In der Bäckerei-Branche ist das weibliche Führungstrio ziemlich allein auf weiter Flur. „Als ich 2019 bei der Abschiedsfeier unserer Azubis dabei war, traf ich dort ausschließlich männliche Bäcker. Das kommt auch daher, dass der Beruf körperlich anstrengend ist, denn ein Sack Mehl wiegt 25 Kilogramm. In den Bäckereien arbeiten Frauen deshalb eher als Verkäuferinnen“, sagt Vicky. Den Geschäftsführerinnen ist es ein großes Anliegen, in der Produktion für körperliche Entlastung zu sorgen. „Nur so kann die Arbeit geschlechterunabhängiger und für alle attraktiver werden. Wir haben einen Sackheber installiert, der die Schwerstarbeit leistet. Und unsere Kernarbeitszeiten liegen zwischen 6 und 18 Uhr. Das ist in der Bäckereibranche sehr ungewöhnlich“, so Jule.

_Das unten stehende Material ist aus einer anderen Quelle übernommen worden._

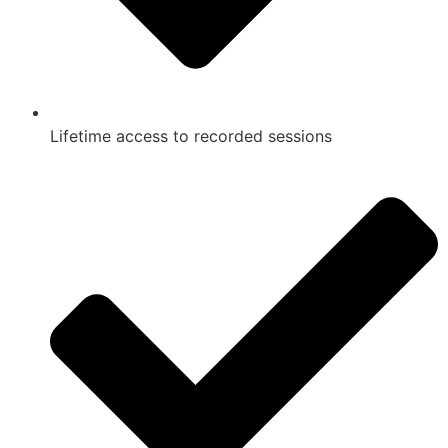
Lifetime access to recorded sessions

„Diskriminierung aller Arten hat bei uns im Unternehmen keinen Platz“
Bei MOIN arbeiten 80 Menschen aus 12 verschiedenen Nationen. Julianna sagt: „Je nach kulturellem Hintergrund ist unser Anspruch an Gleichberechtigung leichter oder schwerer zu transportieren. Für einige Männer war es zuerst ungewohnt, eine Frau als Vorarbeiterin zu haben.“ In solchen Fällen gelte es, direkt ins Gespräch zu gehen. Jule ergänzt: „Es ist uns ein wichtiges Anliegen, dass unsere Werte in Sachen Gleichberechtigung und Chancengleichheit vom gesamten MOIN-Team mitgetragen werden. Diskriminierung aller Arten hat bei uns im Unternehmen keinen Platz.“
Die Reaktionen auf Ihren Karriereschritt jenseits ihrer Unternehmensblase haben die drei Geschäftsführerinnen ziemlich erstaunt. Julianna erzählt: „Ich weiß nicht, wie oft ich in diesem Jahr schon den Kommentar gehört habe, dass ich eine von den drei Frauen sei. Innerhalb unserer MOIN-Welt hat sich das gar nicht so ungewöhnlich angefühlt. Und es nervt ehrlich gesagt manchmal, darauf reduziert zu werden. Ich zum Beispiel leite die Backwarenproduktion, obwohl ich selbst keine Bäckerin bin. Das ist doch viel spannender als mein Geschlecht – oder nicht?“ Anfangs sei sie zwar unsicher gewesen, ob sie dieser Aufgabe gewachsen sei. Doch dann kam sie zu der Erkenntnis: das Schlimmste, was ihr passieren könne, wäre, es nicht auszuprobieren.
„Wir sind eher zufällig als absichtlich die Karriereleiter hochgestiegen“
„Wir sind nicht hier, weil wir drei Frauen sind. Sondern weil wir Bock auf diese Aufgabe hatten. Wir haben – jede für sich – erst den Sinn in unserem Tun gefunden. Und sind dabei eher zufällig als absichtlich die Karriereleiter hochgestiegen“, sagt Vicky. Mit dieser Erfahrung im Gepäck ist es Jule besonders wichtig, die individuellen Fähigkeiten und Persönlichkeiten ihrer Mitarbeitenden zum Strahlen zu bringen – „ganz egal ob Mann oder Frau. Das Hauptanliegen von MOIN ist es, richtig gutes Essen zu machen. Diesem Ziel ordnen wir alles unter und damit kriegt man auch jeden abgeholt. Das macht es uns leicht, unsere Mitarbeitenden zu begeistern und zu orientieren.“
Zur Kolumne:
Ina Hiester ist freie Journalistin mit den Schwerpunktthemen Klima, Umwelt und Nachhaltigkeit. Während einer umfassenden Recherche rund um das Thema Geschlechtergerechtigkeit in der Biobranche stellte sie fest: viele Frauen sind zwar besonders empathisch und naturverbunden und engagieren sich für gesellschaftlichen Wandel. Doch auch im 21. Jahrhundert werden ihre Leistungen oft nicht genug anerkannt. In ihrer BNW-Porträt-Reihe „Nachhaltig. Stark. Weiblich.“ stellt die Journalistin deshalb Unternehmerinnen vor, die sich mit Herz und Verstand den ökologischen und sozialen Herausforderungen unserer Zeit stellen.